2010 Was a Pretty Good Year for Incumbents After All

by John Sides on November 10, 2010 · 9 comments

in Campaigns and elections

Back when pundits were tripping over themselves to call 2010 an “anti-incumbent” year or an “anti-Establishment” year, conveniently eliding the distinction as it served their purposes, I wrote:

I would be very surprised if any “anti-incumbent fervor” put much dent in the extraordinarily high rates at which incumbents are reelected.

And then I forecast that among House incumbents running for the general election, 87% would win. Commenter treetop noted last week that my prediction was good. Our data suggest at this moment that 86% of House incumbents won their general election bids. Here’s a graph with data from 1972-2010.


Clearly, incumbents did a little worse in 2010 relative to other years, although 1974 is similar (89%). So I wouldn’t be surprised if some breathless commentator is already declaring that OMG THIS WAS THE MOST ANTI-INCUMBENT ELECTION IN ALMOST 40 YEARS.

Me, I’m still pretty impressed by 87%.

But perhaps incumbents won by slimmer margins? Not really. The median percent of the two-party vote won by incumbents was very much in line with the historical average since 1972: 65% in 2010, compared to 68% overall.

And here’s another interesting thing. You might think that lots of incumbents decided not to run or lost their primary races in 2010. I calculated the percent of races with no incumbent running in the general election and it was an astonishing…10%. Which was really no different than most recent elections. Here again is a graph:


There might be other ways you could prove that incumbents had a harder time in 2010. As Brendan Nyhan has shown, Democratic incumbents in competitive districts were more likely to face quality challengers. But that suggests how the climate in 2010 was disadvantageous to Democrats, not to incumbents as a whole.

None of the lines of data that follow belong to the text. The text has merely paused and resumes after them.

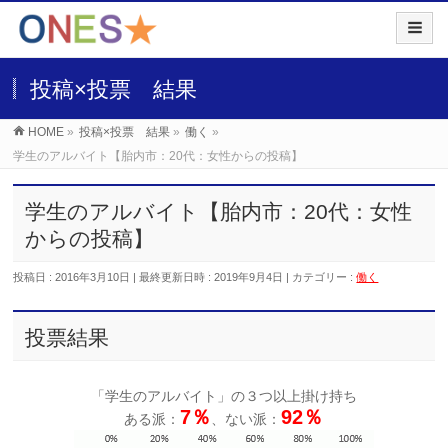
投稿×投票 結果
HOME
»
投稿×投票 結果
»
働く
»
学生のアルバイト【胎内市：20代：女性からの投稿】
学生のアルバイト【胎内市：20代：女性
からの投稿】
投稿日 : 2016年3月10日
最終更新日時 : 2019年9月4日
カテゴリー :
働く
投票結果
「学生のアルバイト」の３つ以上掛け持ち
7％
92％
ある派：
、ない派：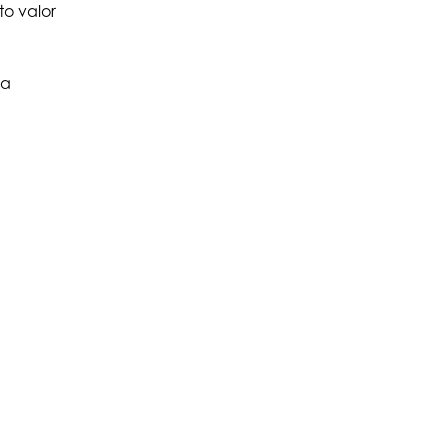
o valor
ca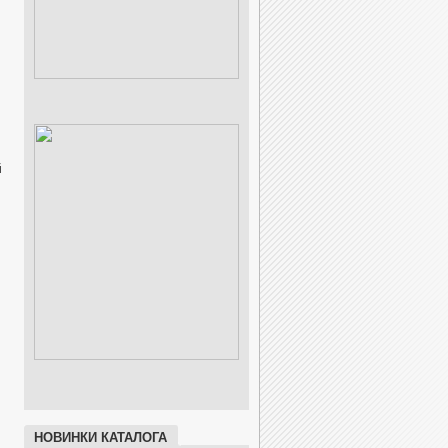
й
НОВИНКИ КАТАЛОГА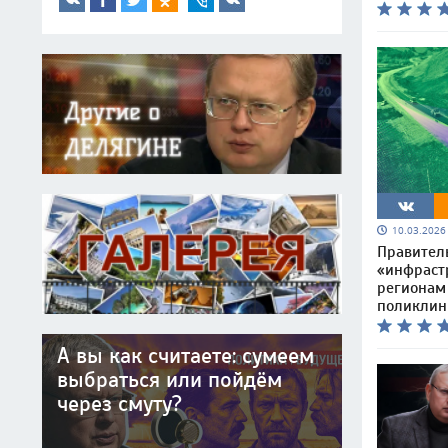
10.03.202
Правител
«инфраст
регионам
поликлин
А вы как считаете: сумеем
выбраться или пойдём
через смуту?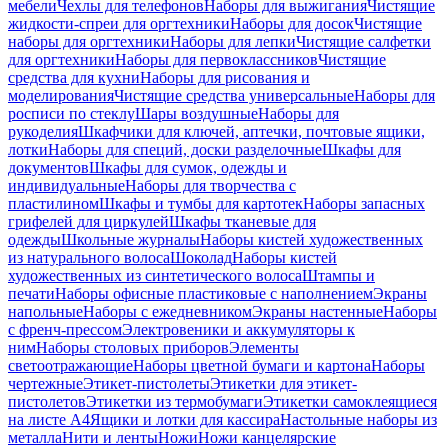
мебели
Чехлы для телефонов
Наборы для выжигания
Чистящие
жидкости-спреи для оргтехники
Наборы для досок
Чистящие
наборы для оргтехники
Наборы для лепки
Чистящие салфетки
для оргтехники
Наборы для первоклассников
Чистящие
средства для кухни
Наборы для рисования и
моделирования
Чистящие средства универсальные
Наборы для
росписи по стеклу
Шары воздушные
Наборы для
рукоделия
Шкафчики для ключей, аптечки, почтовые ящики,
лотки
Наборы для специй, доски разделочные
Шкафы для
документов
Шкафы для сумок, одежды и
индивидуальные
Наборы для творчества с
пластилином
Шкафы и тумбы для картотек
Наборы запасных
грифелей для циркулей
Шкафы тканевые для
одежды
Школьные журналы
Наборы кистей художественных
из натурального волоса
Шоколад
Наборы кистей
художественных из синтетического волоса
Штампы и
печати
Наборы офисные пластиковые с наполнением
Экраны
напольные
Наборы с ежедневником
Экраны настенные
Наборы
с френч-прессом
Электровеники и аккумуляторы к
ним
Наборы столовых приборов
Элементы
светоотражающие
Наборы цветной бумаги и картона
Наборы
чертежные
Этикет-пистолеты
Этикетки для этикет-
пистолетов
Этикетки из термобумаги
Этикетки самоклеящиеся
на листе А4
Ящики и лотки для кассира
Настольные наборы из
металла
Нити и ленты
Ножи
Ножи канцелярские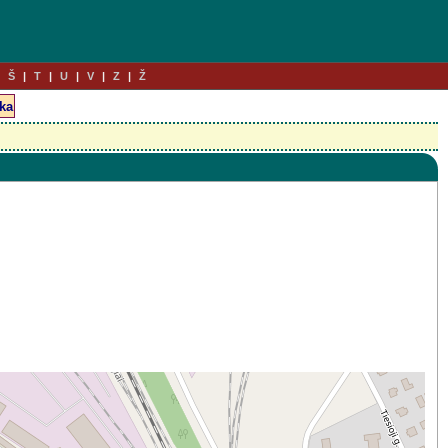
Š
T
U
V
Z
Ž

What is the bottom line? Don’t read too much into a few isolated early primaries (see: Robert Bennett) or into polls where vast majorities of Americans disapprove of Congress or even indicate their willingness to vote for the challenger.

Incumbents still dominate congressional elections.


John November 11, 2010 at 2:18 am

I imagine the status quo also prevailed when it came to the classic question of “Congress in general” vs. “My Congressman.” At the polling firm where I work 2010 was definitely a terrible year for everyone else’s Congressman, but a pretty mundane for my Congresman.

Brendan Moore November 11, 2010 at 4:12 am

“So I wouldn’t be surprised if some breathless commentator is already declaring that OMG THIS WAS THE MOST ANTI-INCUMBENT ELECTION IN ALMOST 40 YEARS.”

I actually did just see this in an article, though I can’t for the life of me remember where.

Jon November 11, 2010 at 8:44 am

Is this data coded to take into account that there were more than a few seats that were rematches from 2010 in the House? For example, my district is Ohio 1, and though Steve Driehaus was my member, so was Steve Chabot until Driehaus unseated him in 08. Do we count Driehaus as the incumbent or Chabot? It’d be hard to tell. Though it does fit with the quality challenger characterization.